On the other hand, finding a permutation of states that is consistent with the polling data and that gets Trump to 270 electoral votes is extremely difficult. In his most favorable scenario, Trump would have to win Colorado, where he only has a 6 percent chance, and Florida, where has has a 20 percent chance, and North Carolina, where he has a 35 percent chance, and Nevada, where he has a 37 percent chance, and every other state where his level of support is higher. If Trump loses any single one of these states, Clinton wins the election.

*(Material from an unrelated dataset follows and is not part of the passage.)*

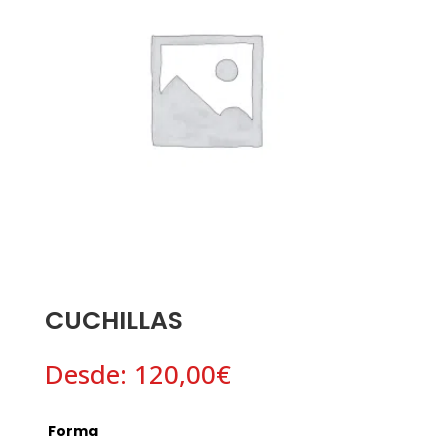
CUCHILLAS
Desde:
120,00
€
Forma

The other major forecasting models aren’t any more favorable to Trump’s chances. If we take the probabilities of winning each state currently being forecasted by The Upshot, FiveThirtyEight, The Huffington Post, PredictWise, and the Princeton Election Consortium, and run them through the same simulation, the result is nearly identical: Clinton’s implied chances of winning the national election are close to 100 percent:

  • FiveThirtyEight: 98 percent
  • The Upshot: 97 percent
  • The Huffington Post: 99 percent
  • Princeton Election Consortium: 98 percent
  • PredictWise: 99 percent

The distributions of simulated electoral votes for Hillary Clinton under each model—again, by simply taking the state forecasts at face value—reinforce the challenge Trump faces. In every one of the models’ electoral vote histograms, there are almost no outcomes to the left of the blue line at 269 electoral votes, which is what Trump would need to win.

histograms

These histograms—and the chances of Clinton winning—are different from what each model is actually reporting as their national-level forecast because, like us, none of the other forecasters assume that state election outcomes are independent. If the polls are wrong, or if there’s a national swing in voter preferences toward Trump, then his odds should increase in many states at once: Nevada, Ohio, Florida, and so forth.

This adds extra uncertainty to the forecast, which widens the plausible range of electoral vote outcomes, and lowers Clinton’s chances of winning. The additional assumptions of The Upshot model, for example, bring Clinton’s overall chances down to 87 percent. In the FiveThirtyEight model, Clinton’s chances drop to 84 percent; and their histogram in particular looks very different than what I plotted above. (The Upshot recently published a pair of articles that explored these modeling choices more thoroughly.)

What this demonstrates, though, is that at this point in the campaign, the disagreements between the presidential models’ forecasts are primarily due to differences in the way uncertainty is carried through from the state forecasts to the national forecast. It is not that any of the forecasting models have a fundamentally more pro-Trump interpretation of the data. The models are essentially in agreement. Donald Trump is extremely unlikely to win the presidential election.